Retirement & Taxes:
New Special Rules for Senior Citizens
Following is a list of special rules that apply to senior citizens only:
- If you are 65 or older as of January 1, 2000, you are eligible to receive a higher standard deduction on your tax return, assuming that you choose to take the standard deduction instead of itemizing your deductions. Single senior citizens can claim an additional $1,050 on their 1999 tax return. Those that are married or qualified widow(ers) can claim an additional $850.
- If you are single as well as age 65 or older as of January 1, 2000, you are only required to file a tax return if your gross income exceeds $8,100. If you are married and both you and your spouse are age 65 or older, a joint return is only required to be filed if your combined gross income exceeds $14,400. If only one of you is over the age of 65, your combined gross income must be $13,550 or more in order for you to be required to file a tax return.
- For married couples filing jointly, none of your net Social Security benefits are taxable in 1999 as long as your income is not more than $32,000. If your filing status is single, head of household, qualifying widow(er) or you are married filing separately and did not live with your spouse at anytime during 1999, your Social Security benefits are not taxable as long as you did not make more than $25,000 in gross income. Married persons who live together but file separately are not allowed a base amount of gross income from which to determine if they are eligible to have their Social Security benefits deemed as nontaxable.

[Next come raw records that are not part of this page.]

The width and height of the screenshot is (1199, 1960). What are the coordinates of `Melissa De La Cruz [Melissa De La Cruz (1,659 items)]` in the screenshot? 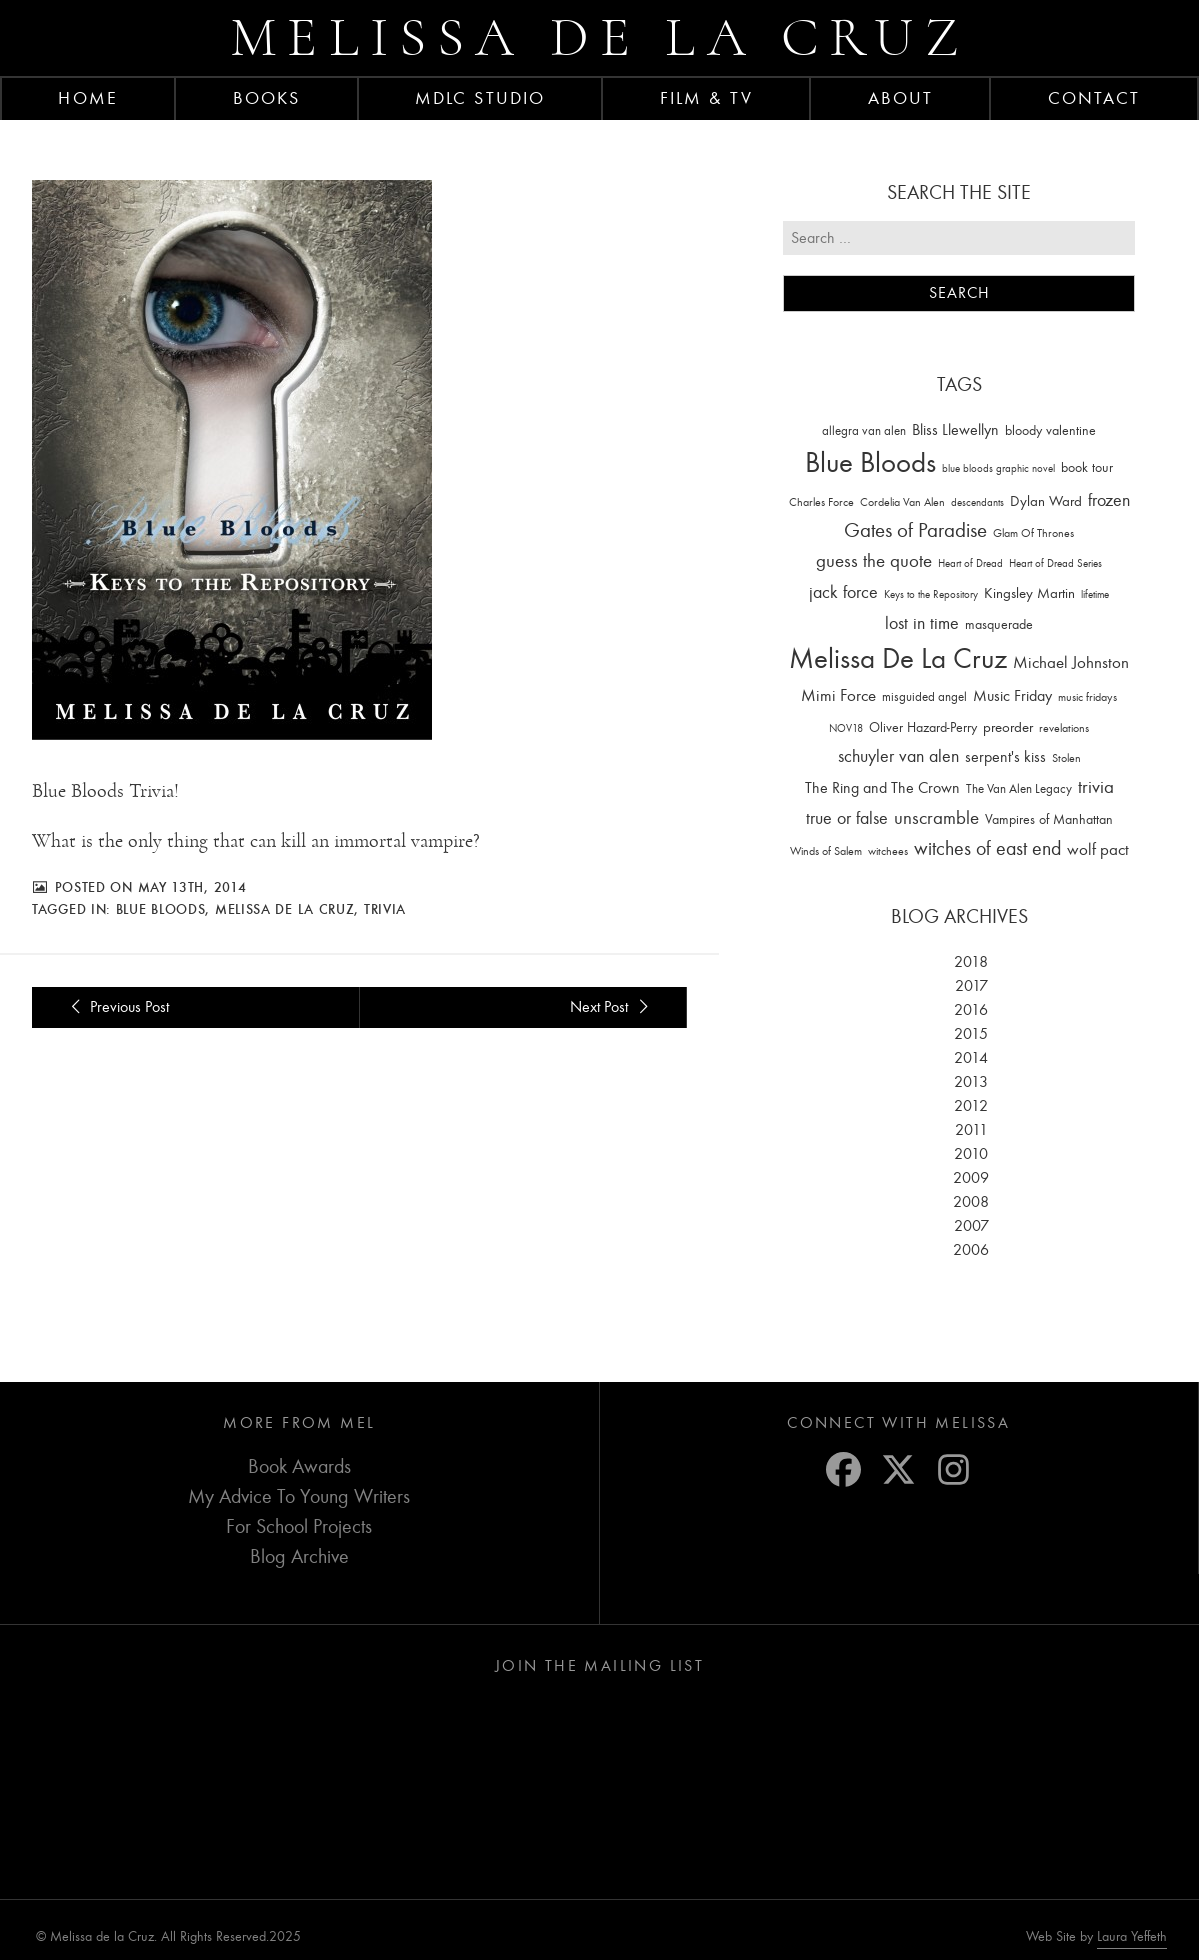 It's located at (898, 658). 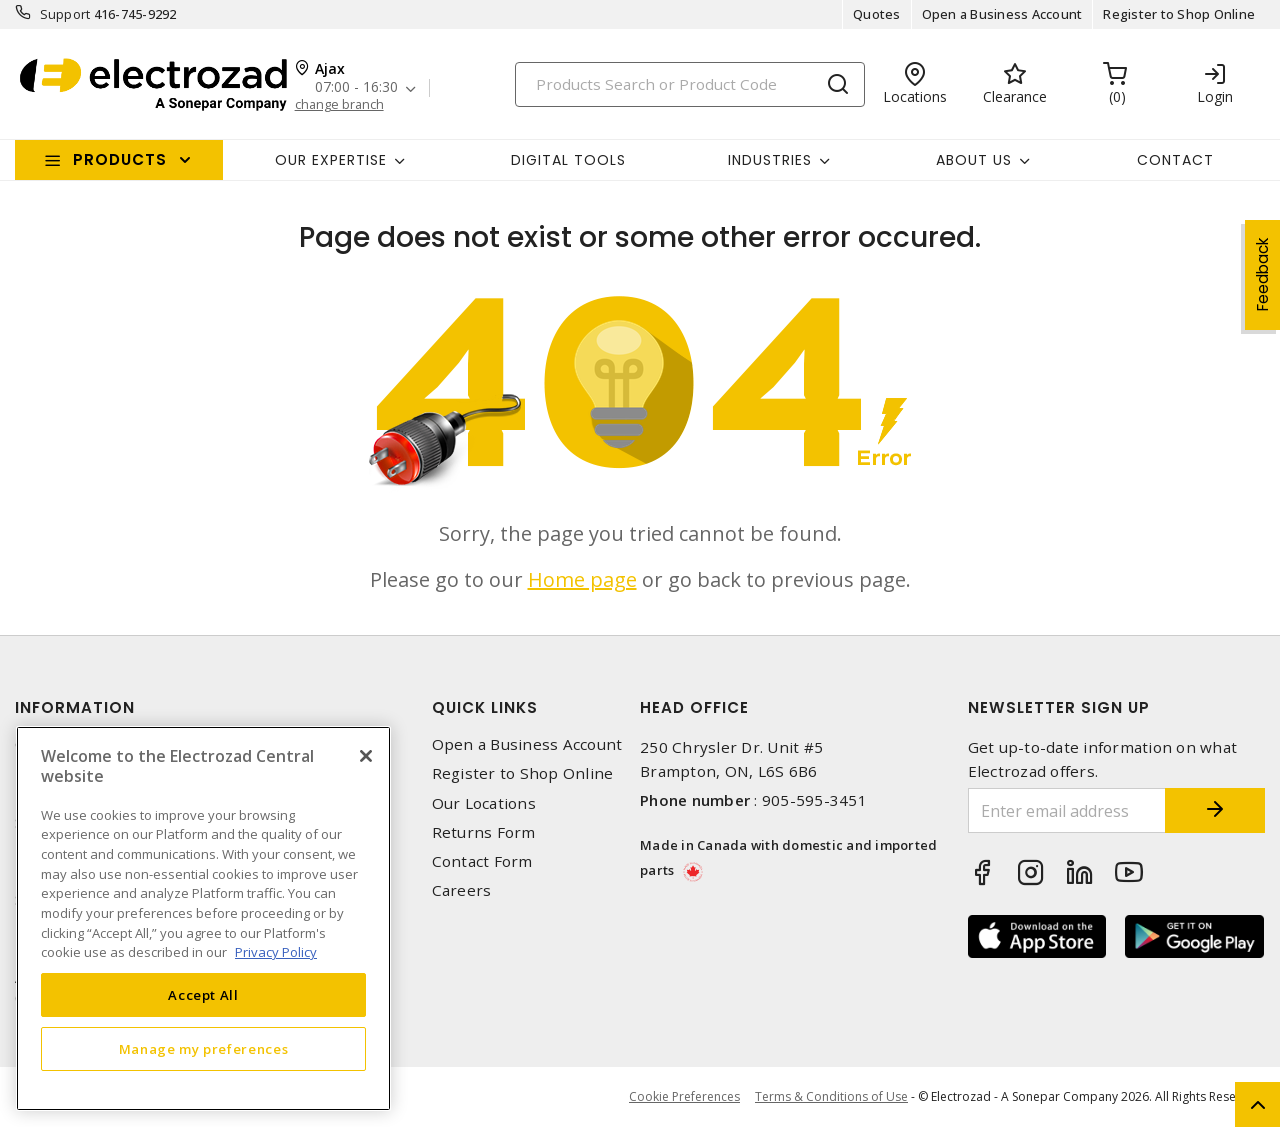 Image resolution: width=1280 pixels, height=1127 pixels. Describe the element at coordinates (568, 160) in the screenshot. I see `Digital Tools` at that location.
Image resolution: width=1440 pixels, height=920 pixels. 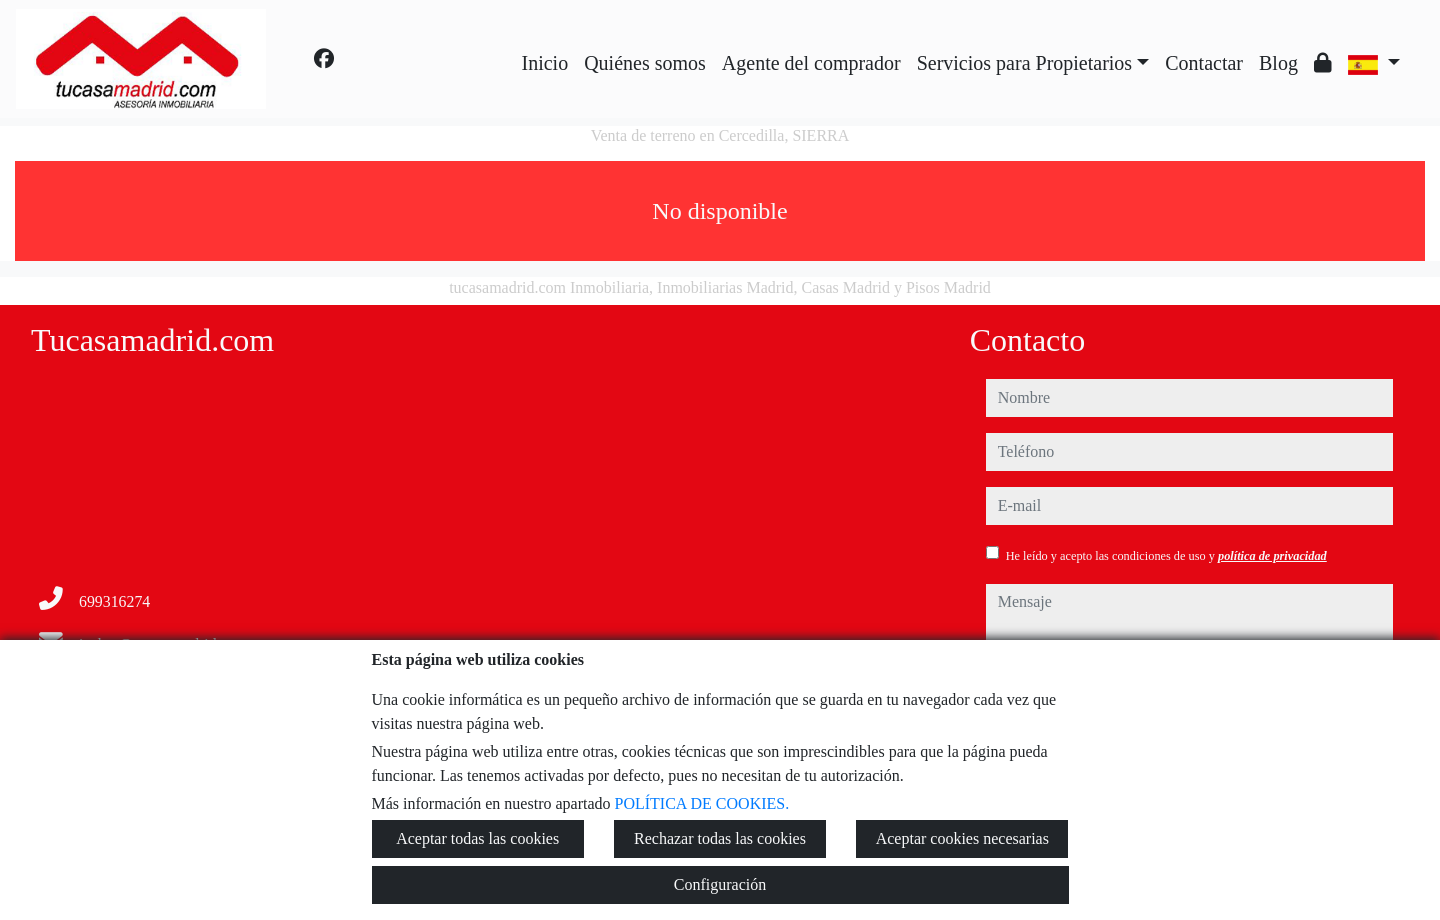 What do you see at coordinates (720, 838) in the screenshot?
I see `Rechazar todas las cookies` at bounding box center [720, 838].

- A tax credit may be available to you if you are 65 years of age or older and receive little or no Social Security or Railroad Retirement benefits. This credit may be available to those under the age of 65, but only if they are totally disabled. If you do receive Social Security benefits, you may only be eligible for the credit if you are single and receive less than $417 each month from Social Security. If you are married and file jointly, you cannot use the credit if you receive more than $625 each month combined from Social Security.